La seconda vittima non rimpianta dell’epidemia è la tolleranza per l’incompetenza. Non parliamo solo di quella del personale politico di cui eccelso esempio è l’ex-ministro Salvini che il 27 febbraio voleva la riapertura immediata di scuole e uffici con la stessa disinvoltura con cui solo dieci giorni dopo ha chiesto misure di contenimento più severe. Ma prendiamo felicemente atto che stiamo tutti divorando informazioni su come difenderci dal virus e chi le diffonde specifica che provengono da riviste scientifiche, affermati virologi, scienziate con impeccabili CV di pubblicazioni e dottorati. Una rivincita di chi lavora con la testa.

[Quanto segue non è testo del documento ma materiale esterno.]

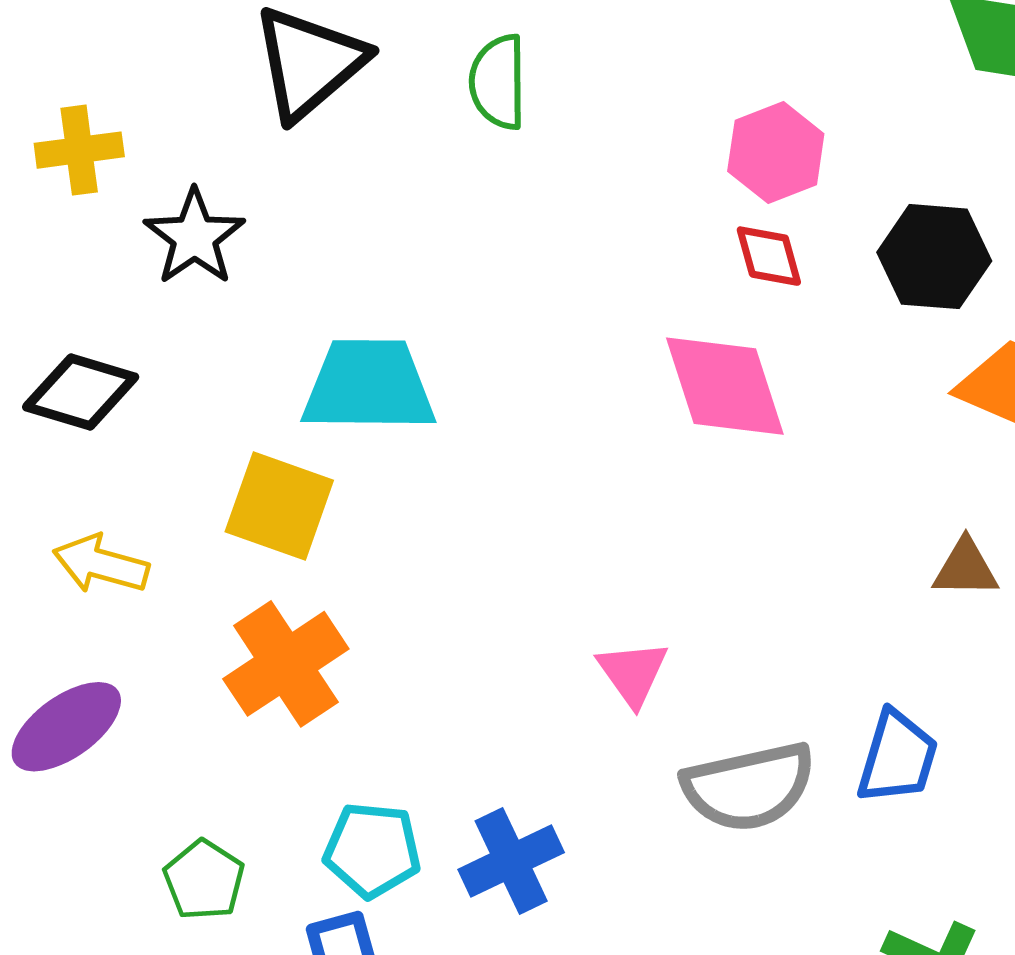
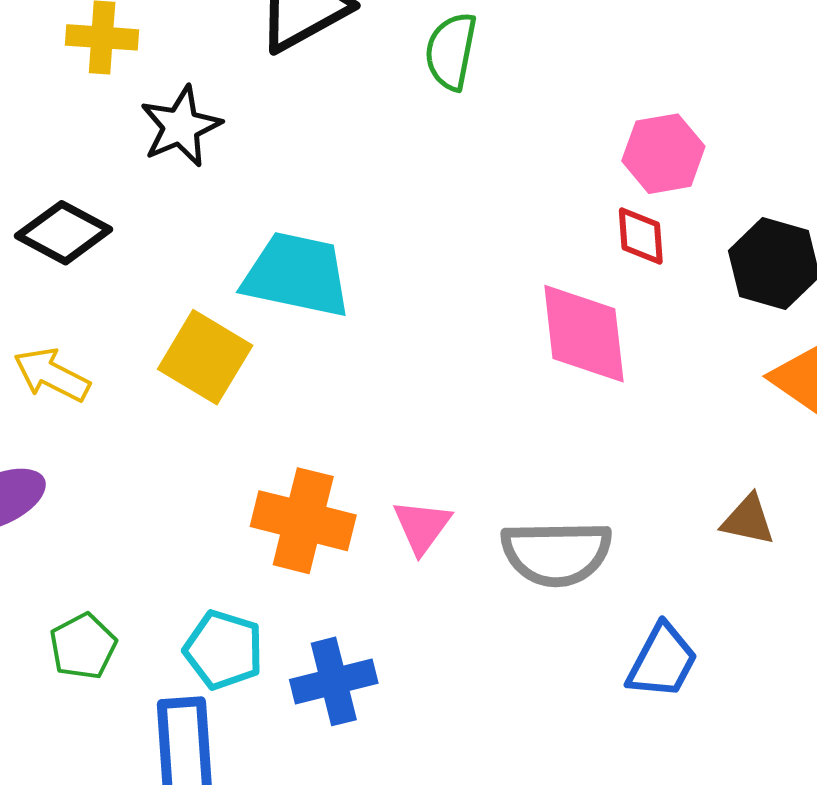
orange cross: (286, 664) -> (303, 521), moved, turned 36
pink triangle: (633, 673) -> (422, 526), moved
gray semicircle: (749, 787) -> (556, 553), moved

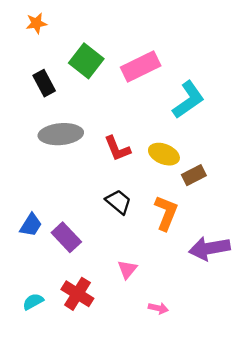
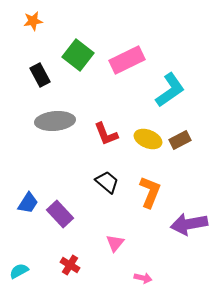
brown rectangle: (194, 175) -> (180, 140), moved
red cross: (77, 294) -> (70, 265), size x0.7
cyan semicircle: (33, 302) -> (19, 271), moved

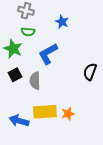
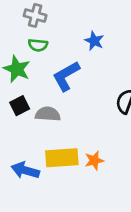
blue star: (62, 22) -> (94, 41), moved
gray semicircle: (35, 81) -> (48, 114), turned 96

La terza vittima (speriamo, speriamo) è l’antieuropeismo.  È  una vittima incerta, perché dipenderà da cosa farà l’Unione europea che si vede offerta un’occasione irripetibile per riaffermare uno dei valori fondanti di quello che è (era?) il modello europeo: la difesa di tutte e tutti da quei mali inevitabili della condizione umana che sono l’invecchiamento e la malattia, oltre alla garanzia di una vita dignitosa, al riparo da mali evitabili quali la disoccupazione e la povertà.  

Il servizio sanitario nazionale può essere giustamente considerato come una delle migliori creazioni del secolo scorso, un vero cambiamento epocale che ha dato a tutti in alcuni paesi per la prima volta nella storia umana il sacrosanto diritto di essere curati secondo le migliori cure disponibili. Chi avesse dei dubbi e non avesse ancora capito la differenza che il SSN, con tutti i suoi difetti, ha introdotto per la qualità della nostra vita, pensi agli Stati Uniti e ai loro 3mila dollari a tampone. Se ora la Ue, consapevole che il virus passa facilmente le frontiere, riesce a mettere sul tappeto le risorse che ha sia per l’emergenza che per un ripensamento di lungo periodo sul modello di economia che vogliamo, avrà guadagnato un consenso che nessuna propaganda mai potrebbe procurarle. E soprattutto sarà l’Europa che gli europeisti vogliono. Di un’Europa diversa non sappiamo che farcene.